▸ EXERCISE
Return, with both end lines included, exactly what the data below holds from the line with "و بدون سنجش" through the line with "erst mal gebremst, wenn", though not the pictures.

BEGIN

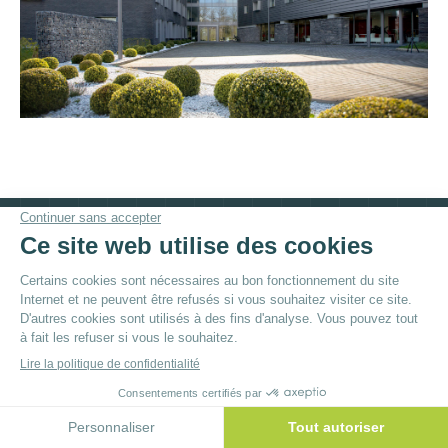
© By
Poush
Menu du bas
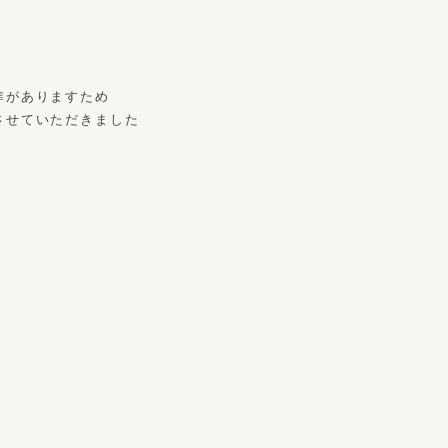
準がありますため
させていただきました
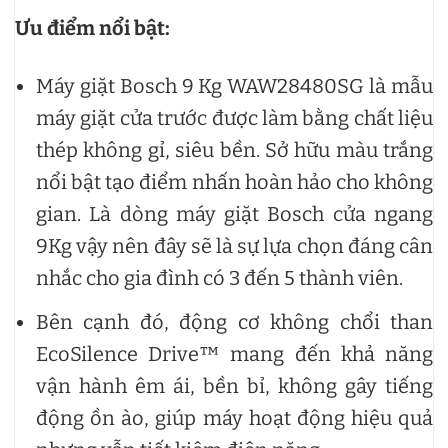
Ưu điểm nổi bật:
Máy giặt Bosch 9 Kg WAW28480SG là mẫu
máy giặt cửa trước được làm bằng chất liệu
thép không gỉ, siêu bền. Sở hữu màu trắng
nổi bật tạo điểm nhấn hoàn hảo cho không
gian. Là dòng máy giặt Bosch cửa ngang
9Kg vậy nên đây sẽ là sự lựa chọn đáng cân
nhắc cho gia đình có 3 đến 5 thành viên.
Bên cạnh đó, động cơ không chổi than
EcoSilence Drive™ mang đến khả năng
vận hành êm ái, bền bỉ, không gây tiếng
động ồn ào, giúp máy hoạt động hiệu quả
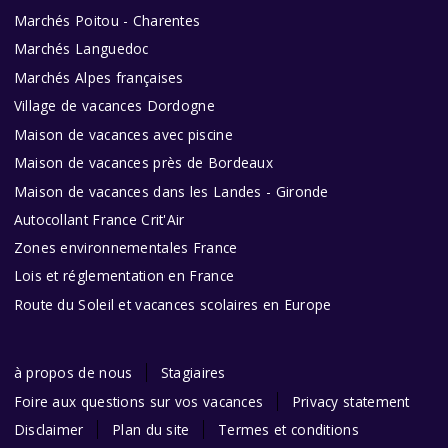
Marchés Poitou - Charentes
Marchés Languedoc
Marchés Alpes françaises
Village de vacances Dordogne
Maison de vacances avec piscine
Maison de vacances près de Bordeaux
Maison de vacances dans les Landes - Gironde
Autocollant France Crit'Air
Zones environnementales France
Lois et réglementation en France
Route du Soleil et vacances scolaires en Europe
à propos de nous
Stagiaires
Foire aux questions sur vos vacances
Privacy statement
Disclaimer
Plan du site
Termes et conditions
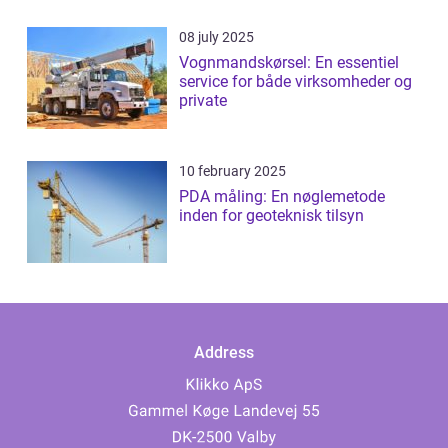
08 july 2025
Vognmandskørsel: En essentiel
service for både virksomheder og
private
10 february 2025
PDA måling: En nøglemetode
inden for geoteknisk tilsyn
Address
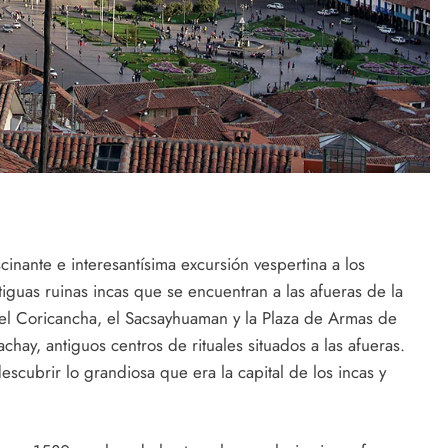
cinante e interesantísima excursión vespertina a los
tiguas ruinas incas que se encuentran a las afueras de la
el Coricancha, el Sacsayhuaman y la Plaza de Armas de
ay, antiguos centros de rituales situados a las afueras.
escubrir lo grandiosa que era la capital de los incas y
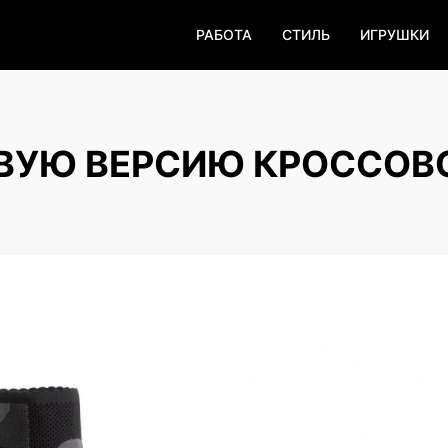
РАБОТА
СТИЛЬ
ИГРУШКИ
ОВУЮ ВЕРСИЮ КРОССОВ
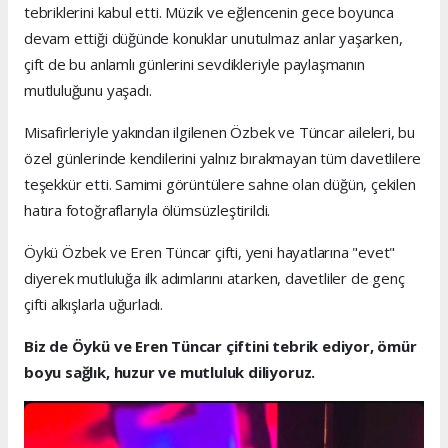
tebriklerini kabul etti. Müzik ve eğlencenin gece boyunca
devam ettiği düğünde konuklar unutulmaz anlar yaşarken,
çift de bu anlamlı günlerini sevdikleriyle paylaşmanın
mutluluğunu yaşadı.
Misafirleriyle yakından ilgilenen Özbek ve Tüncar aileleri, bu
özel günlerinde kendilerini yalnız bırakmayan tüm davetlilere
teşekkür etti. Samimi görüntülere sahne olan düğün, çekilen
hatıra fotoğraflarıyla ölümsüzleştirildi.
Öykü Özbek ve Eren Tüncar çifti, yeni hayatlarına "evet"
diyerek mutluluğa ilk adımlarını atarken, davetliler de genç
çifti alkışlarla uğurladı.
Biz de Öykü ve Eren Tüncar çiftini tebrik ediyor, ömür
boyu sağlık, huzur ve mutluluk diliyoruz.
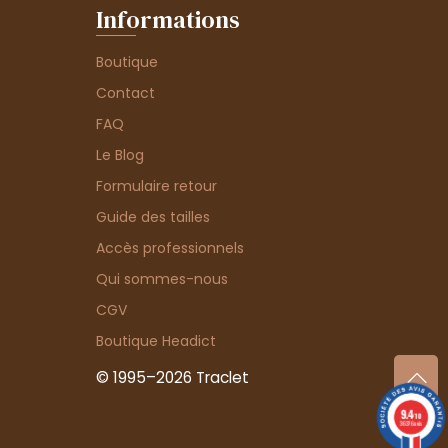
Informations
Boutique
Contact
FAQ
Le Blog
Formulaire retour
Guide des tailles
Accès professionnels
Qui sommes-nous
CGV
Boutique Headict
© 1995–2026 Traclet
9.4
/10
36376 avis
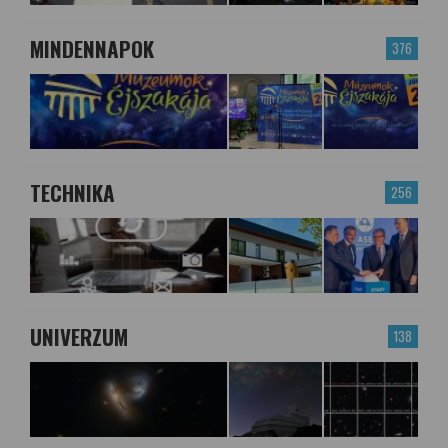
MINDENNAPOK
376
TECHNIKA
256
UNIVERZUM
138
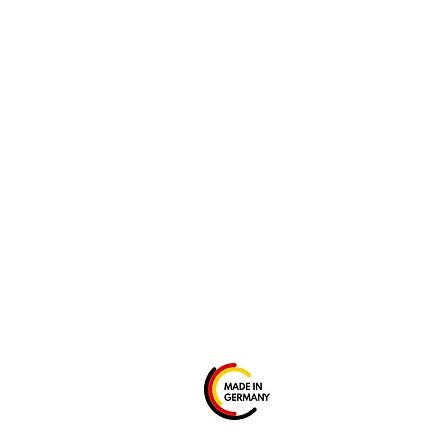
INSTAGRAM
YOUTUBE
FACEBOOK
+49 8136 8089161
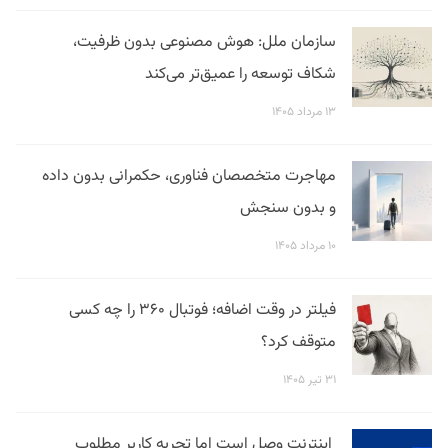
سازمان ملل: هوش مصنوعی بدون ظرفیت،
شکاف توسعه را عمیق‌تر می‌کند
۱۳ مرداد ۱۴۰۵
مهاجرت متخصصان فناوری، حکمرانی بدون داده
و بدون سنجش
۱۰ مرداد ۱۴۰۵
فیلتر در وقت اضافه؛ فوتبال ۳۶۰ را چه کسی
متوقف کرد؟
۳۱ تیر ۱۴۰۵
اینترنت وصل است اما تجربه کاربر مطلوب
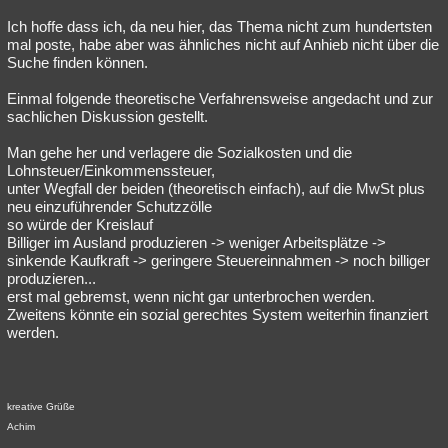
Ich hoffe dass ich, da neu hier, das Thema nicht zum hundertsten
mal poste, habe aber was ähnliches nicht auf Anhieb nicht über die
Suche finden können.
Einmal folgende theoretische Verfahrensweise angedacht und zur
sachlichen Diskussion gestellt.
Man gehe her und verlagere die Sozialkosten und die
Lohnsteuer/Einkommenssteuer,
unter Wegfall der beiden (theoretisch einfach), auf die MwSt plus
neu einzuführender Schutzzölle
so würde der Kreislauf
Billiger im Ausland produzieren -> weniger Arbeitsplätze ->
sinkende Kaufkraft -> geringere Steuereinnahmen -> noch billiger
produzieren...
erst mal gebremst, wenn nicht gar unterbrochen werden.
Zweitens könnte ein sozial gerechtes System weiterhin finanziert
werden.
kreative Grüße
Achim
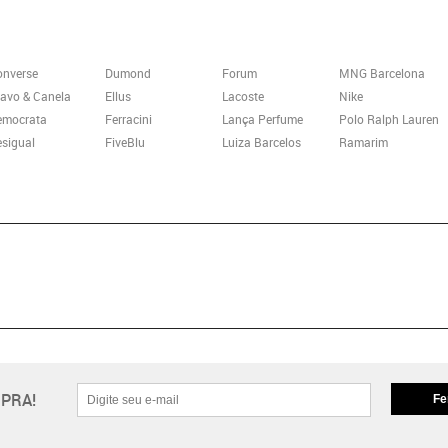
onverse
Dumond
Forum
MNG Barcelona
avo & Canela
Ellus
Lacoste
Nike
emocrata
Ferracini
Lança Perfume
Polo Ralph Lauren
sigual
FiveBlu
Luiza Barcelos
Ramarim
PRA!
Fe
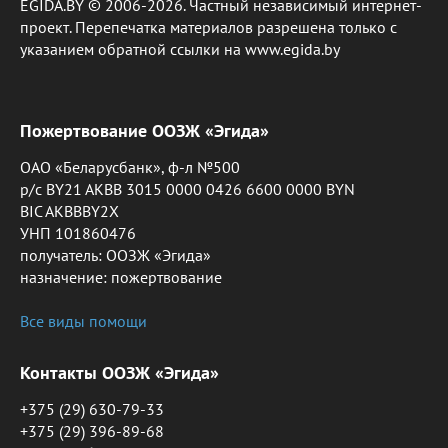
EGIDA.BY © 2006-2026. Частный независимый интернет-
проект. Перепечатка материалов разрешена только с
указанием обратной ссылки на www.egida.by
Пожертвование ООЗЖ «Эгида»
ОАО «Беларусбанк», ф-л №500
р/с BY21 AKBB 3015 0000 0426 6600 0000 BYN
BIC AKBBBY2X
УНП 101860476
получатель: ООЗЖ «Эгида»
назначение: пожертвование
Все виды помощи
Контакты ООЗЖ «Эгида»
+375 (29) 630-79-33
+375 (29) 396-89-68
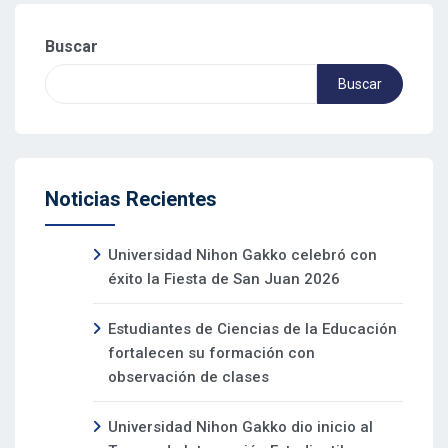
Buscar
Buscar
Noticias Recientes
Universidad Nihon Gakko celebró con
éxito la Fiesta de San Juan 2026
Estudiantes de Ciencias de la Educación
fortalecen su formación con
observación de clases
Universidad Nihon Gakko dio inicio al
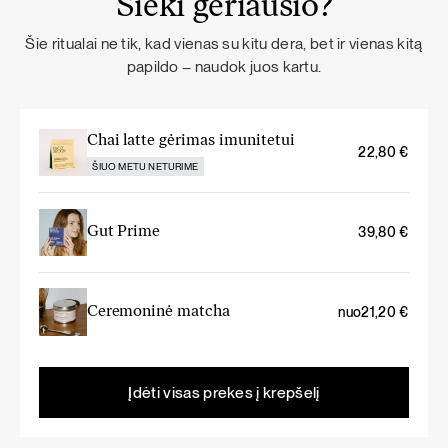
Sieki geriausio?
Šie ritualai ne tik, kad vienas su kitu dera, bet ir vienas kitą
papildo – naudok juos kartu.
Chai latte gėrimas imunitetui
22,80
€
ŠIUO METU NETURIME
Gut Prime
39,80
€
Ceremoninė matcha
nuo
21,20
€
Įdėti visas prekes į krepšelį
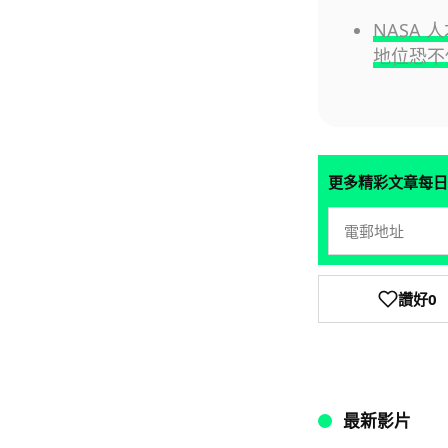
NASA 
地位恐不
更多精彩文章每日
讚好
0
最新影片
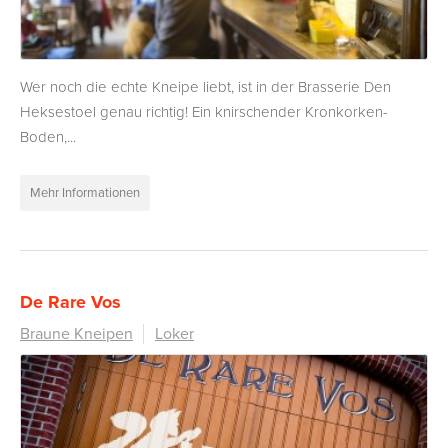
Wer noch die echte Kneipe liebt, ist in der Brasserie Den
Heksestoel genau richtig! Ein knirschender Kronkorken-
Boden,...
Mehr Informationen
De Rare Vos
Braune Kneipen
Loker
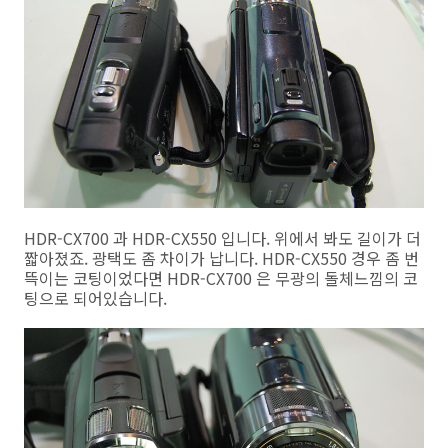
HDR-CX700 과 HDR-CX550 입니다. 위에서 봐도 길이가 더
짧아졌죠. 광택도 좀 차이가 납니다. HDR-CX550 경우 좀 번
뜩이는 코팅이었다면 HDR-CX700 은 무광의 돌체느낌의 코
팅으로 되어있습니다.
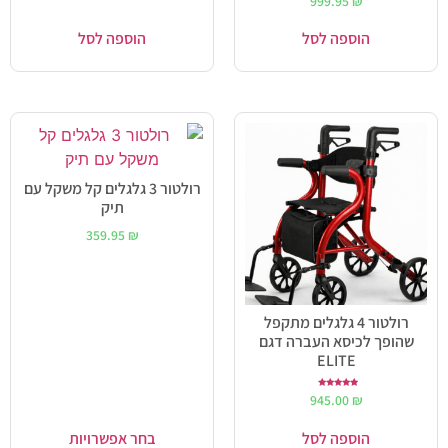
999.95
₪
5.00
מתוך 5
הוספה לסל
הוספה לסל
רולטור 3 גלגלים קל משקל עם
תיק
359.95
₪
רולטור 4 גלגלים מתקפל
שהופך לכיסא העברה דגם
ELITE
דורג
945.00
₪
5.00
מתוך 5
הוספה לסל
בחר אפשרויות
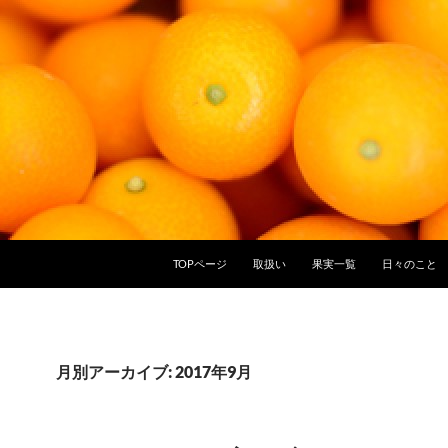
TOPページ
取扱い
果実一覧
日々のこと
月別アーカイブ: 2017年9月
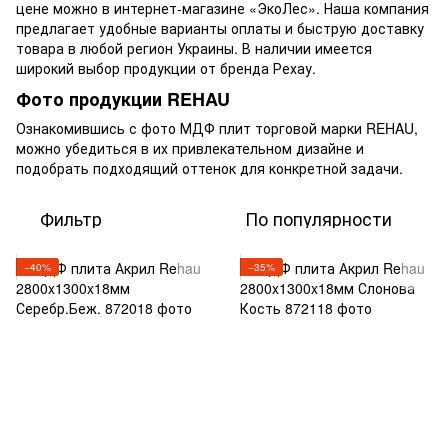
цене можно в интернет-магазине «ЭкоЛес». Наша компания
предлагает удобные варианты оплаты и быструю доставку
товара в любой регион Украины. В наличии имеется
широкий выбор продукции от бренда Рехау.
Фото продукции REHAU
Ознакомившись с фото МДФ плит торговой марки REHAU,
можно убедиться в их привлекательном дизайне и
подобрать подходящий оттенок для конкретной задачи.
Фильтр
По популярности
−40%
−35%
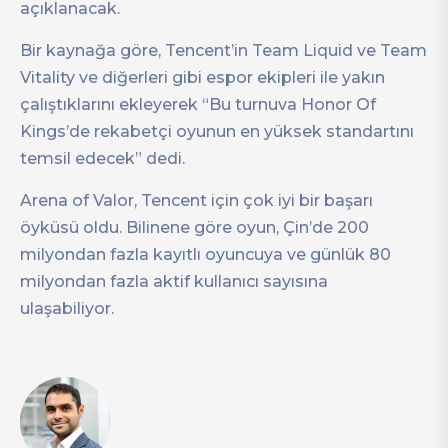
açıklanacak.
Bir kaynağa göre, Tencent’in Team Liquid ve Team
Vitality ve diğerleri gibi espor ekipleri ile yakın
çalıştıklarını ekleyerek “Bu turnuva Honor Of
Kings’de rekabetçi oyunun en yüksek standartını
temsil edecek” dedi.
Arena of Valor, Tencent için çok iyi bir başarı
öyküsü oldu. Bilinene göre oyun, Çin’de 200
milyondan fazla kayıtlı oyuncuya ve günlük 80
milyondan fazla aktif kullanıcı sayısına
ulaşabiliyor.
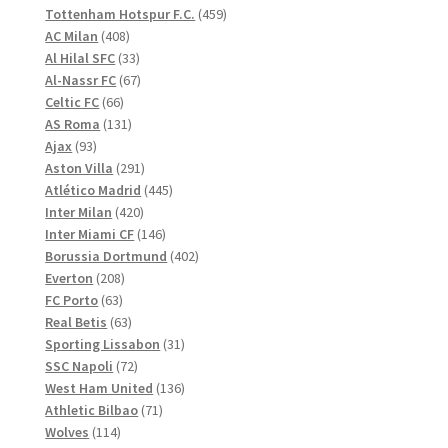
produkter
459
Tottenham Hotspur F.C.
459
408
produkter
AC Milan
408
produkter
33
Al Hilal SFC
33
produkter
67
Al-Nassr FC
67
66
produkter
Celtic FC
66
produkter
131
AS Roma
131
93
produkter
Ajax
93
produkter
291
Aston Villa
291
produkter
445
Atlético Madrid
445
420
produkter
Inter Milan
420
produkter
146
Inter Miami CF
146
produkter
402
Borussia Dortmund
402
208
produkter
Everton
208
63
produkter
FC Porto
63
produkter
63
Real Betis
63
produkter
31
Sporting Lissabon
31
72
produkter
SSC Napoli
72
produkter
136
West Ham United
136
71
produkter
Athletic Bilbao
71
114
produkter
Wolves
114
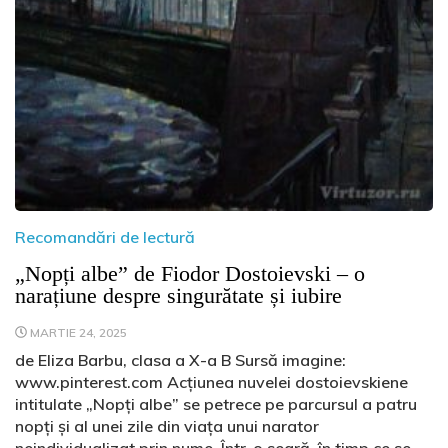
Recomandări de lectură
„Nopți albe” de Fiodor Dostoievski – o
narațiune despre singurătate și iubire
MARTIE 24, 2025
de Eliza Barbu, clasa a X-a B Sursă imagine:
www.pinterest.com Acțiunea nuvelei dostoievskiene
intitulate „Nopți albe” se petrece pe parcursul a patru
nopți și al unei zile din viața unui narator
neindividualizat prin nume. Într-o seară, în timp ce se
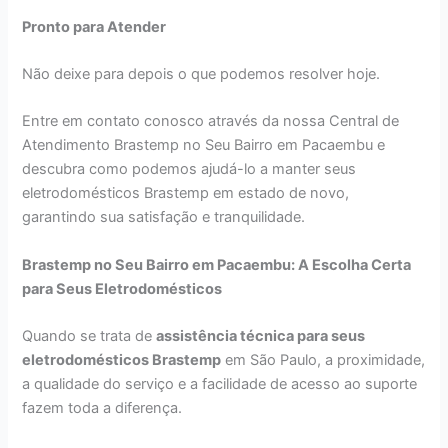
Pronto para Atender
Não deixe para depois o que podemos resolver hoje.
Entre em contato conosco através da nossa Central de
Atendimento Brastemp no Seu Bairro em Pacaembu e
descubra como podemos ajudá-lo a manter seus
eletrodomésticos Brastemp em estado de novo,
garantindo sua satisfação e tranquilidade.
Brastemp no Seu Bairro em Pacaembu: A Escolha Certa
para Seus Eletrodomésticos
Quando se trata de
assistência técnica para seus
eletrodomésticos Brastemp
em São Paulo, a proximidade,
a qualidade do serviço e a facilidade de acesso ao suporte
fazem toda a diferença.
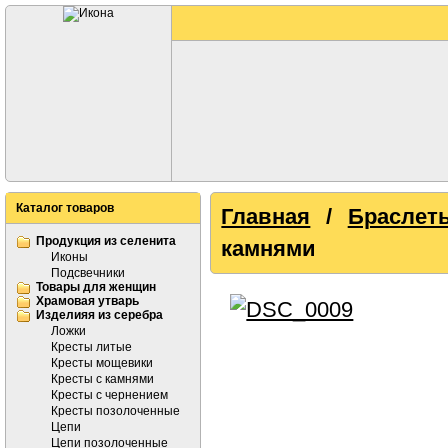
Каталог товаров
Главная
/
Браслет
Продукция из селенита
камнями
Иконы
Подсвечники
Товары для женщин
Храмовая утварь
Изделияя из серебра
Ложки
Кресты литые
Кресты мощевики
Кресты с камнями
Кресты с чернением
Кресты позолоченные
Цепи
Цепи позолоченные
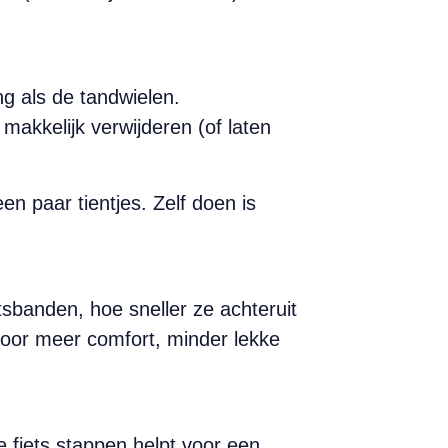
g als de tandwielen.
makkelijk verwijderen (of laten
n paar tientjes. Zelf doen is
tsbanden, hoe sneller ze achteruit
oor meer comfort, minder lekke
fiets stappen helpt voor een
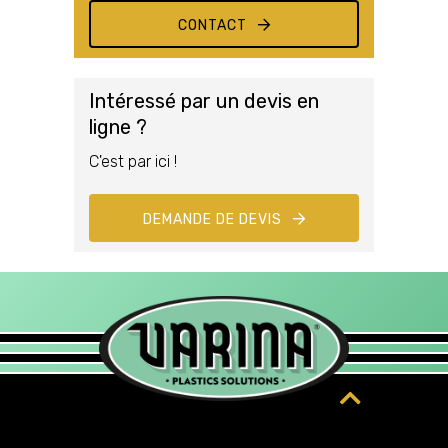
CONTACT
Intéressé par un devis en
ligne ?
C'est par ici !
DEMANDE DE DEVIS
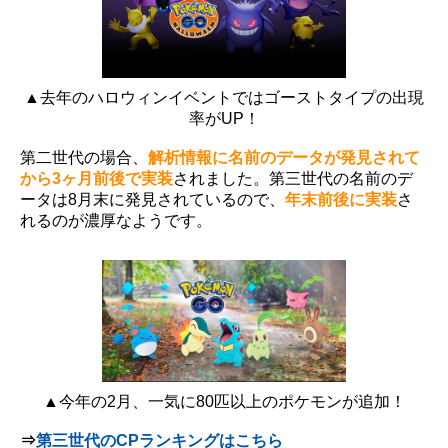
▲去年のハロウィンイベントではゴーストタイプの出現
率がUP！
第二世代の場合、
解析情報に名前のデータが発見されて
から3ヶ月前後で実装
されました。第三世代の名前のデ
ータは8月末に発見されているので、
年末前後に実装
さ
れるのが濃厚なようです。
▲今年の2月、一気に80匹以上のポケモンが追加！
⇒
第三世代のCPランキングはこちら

END

▸ RESPONSE FOR THIS EXERCISE
و بدون سنجش
۱۰ مرداد ۱۴۰۵
فیلتر در وقت اضافه؛ فوتبال ۳۶۰ را چه کسی
متوقف کرد؟
۳۱ تیر ۱۴۰۵
اینترنت وصل است اما تجربه کاربر مطلوب
Ich hoffe dass ich, da neu hier, das Thema nicht zum hundertsten
mal poste, habe aber was ähnliches nicht auf Anhieb nicht über die
Suche finden können.
Einmal folgende theoretische Verfahrensweise angedacht und zur
sachlichen Diskussion gestellt.
Man gehe her und verlagere die Sozialkosten und die
Lohnsteuer/Einkommenssteuer,
unter Wegfall der beiden (theoretisch einfach), auf die MwSt plus
neu einzuführender Schutzzölle
so würde der Kreislauf
Billiger im Ausland produzieren -> weniger Arbeitsplätze ->
sinkende Kaufkraft -> geringere Steuereinnahmen -> noch billiger
produzieren...
erst mal gebremst, wenn nicht gar unterbrochen werden.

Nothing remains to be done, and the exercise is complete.